L'Europe suffoque sous une canicule intense. Le 25 juin 2026, un tribunal parisien a rendu une décision qui change la manière dont un grand fournisseur d'énergie doit considérer son impact sur le réchauffement climatique. TotalEnergies ne peut plus prétendre que sa responsabilité s'arrête à la pompe. Le tribunal a déclaré que l'entreprise doit signaler publiquement et réduire activement les dangers climatiques créés par la consommation de ses produits pétroliers et gaziers. Ces émissions de Scope 3, représentent environ 90 % de l'empreinte carbone totale de l'entreprise.
Ce jugement est une première dans la jurisprudence française. C'est la première fois que la loi sur le devoir de vigilance de 2017 est appliquée au changement climatique. Cette loi oblige les grandes entreprises basées en France à identifier et prévenir les graves dommages environnementaux liés à leurs activités. TotalEnergies s'est fortement opposée à cette interprétation, arguant que la loi ne concernait que ses opérations directes et non les habitudes des consommateurs.

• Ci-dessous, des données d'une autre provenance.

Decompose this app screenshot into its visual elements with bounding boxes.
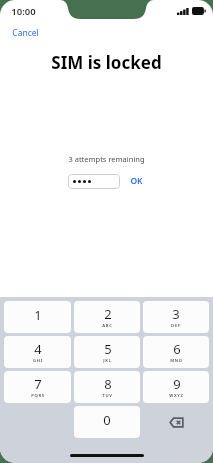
staticText: 2 <box>104 305 112 323</box>
button[interactable] <box>68 174 120 189</box>
staticText: 8 <box>104 375 112 393</box>
staticText: PQRS <box>31 393 45 399</box>
button[interactable]: 0 <box>74 406 140 438</box>
button[interactable]: 2 <box>74 301 140 333</box>
staticText: TUV <box>102 393 113 399</box>
button[interactable]: 8 <box>74 371 140 403</box>
staticText: MNO <box>170 358 183 364</box>
staticText: 4 <box>34 340 42 358</box>
button[interactable]: 3 <box>143 301 209 333</box>
staticText: 3 <box>172 305 180 323</box>
staticText: OK <box>130 175 143 187</box>
button[interactable]: 7 <box>4 371 71 403</box>
staticText: ABC <box>102 323 113 329</box>
button[interactable]: Delete <box>143 406 209 438</box>
staticText: 9 <box>173 375 181 393</box>
button[interactable]: 5 <box>74 336 140 368</box>
button[interactable]: 6 <box>143 336 209 368</box>
staticText: WXYZ <box>169 393 184 399</box>
staticText: Cancel <box>12 27 39 39</box>
staticText: GHI <box>33 358 43 364</box>
button[interactable]: 4 <box>4 336 71 368</box>
button[interactable]: 9 <box>143 371 209 403</box>
staticText: DEF <box>171 323 181 329</box>
staticText: 0 <box>103 411 111 429</box>
staticText: 3 attempts remaining <box>68 154 145 164</box>
button[interactable]: OK <box>127 173 146 189</box>
button[interactable]: 1 <box>4 301 71 333</box>
staticText: SIM is locked <box>51 51 162 74</box>
staticText: JKL <box>103 358 112 364</box>
staticText: 7 <box>34 375 42 393</box>
button[interactable]: Cancel <box>0 24 51 42</box>
staticText: 5 <box>104 340 112 358</box>
staticText: 6 <box>173 340 181 358</box>
staticText: 10:00 <box>11 5 36 18</box>
staticText: 1 <box>34 306 42 324</box>
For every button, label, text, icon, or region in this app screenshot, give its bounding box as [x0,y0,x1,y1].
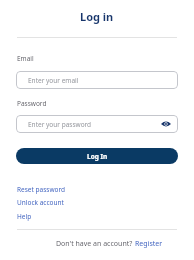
button[interactable]: Log In [16,148,178,164]
staticText: Password [17,99,47,108]
staticText: Don't have an account? [56,239,133,249]
button[interactable]: Register [135,239,163,249]
button[interactable]: Unlock account [17,198,64,207]
button[interactable]: Enter your password [16,115,178,133]
button[interactable]: Enter your email [16,71,178,89]
staticText: Log In [87,152,108,161]
staticText: Enter your email [28,76,79,85]
button[interactable]: Help [17,212,32,221]
staticText: Log in [80,9,114,24]
staticText: Email [17,54,34,63]
staticText: Enter your password [28,120,92,129]
button[interactable]: Reset password [17,185,65,194]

Cependant, le tribunal a rejeté l'idée que les émissions indirectes échappent à l'influence de l'entreprise. Le juge a souligné le lien direct entre l'extraction des énergies fossiles et leur combustion par les consommateurs. Le verdict n'a pas été une victoire totale pour les associations environnementales et la Ville de Paris, qui avaient demandé une réduction de la production de pétrole et de gaz. Le tribunal a refusé d'imposer ces chiffres stricts.
TotalEnergies s'est déclarée satisfaite de ne pas être forcée de réduire sa production et a promis de mettre à jour sa stratégie climatique. Les militants climatiques ont néanmoins célébré les implications plus larges de la décision. La Ville de Paris a salué le verdict, déclarant que "pour la première fois, un juge reconnaît que les risques climatiques entrent bien dans le devoir de vigilance des grandes entreprises". L'entreprise a maintenant six mois pour réécrire son plan de vigilance afin d'inclure ces impacts indirects.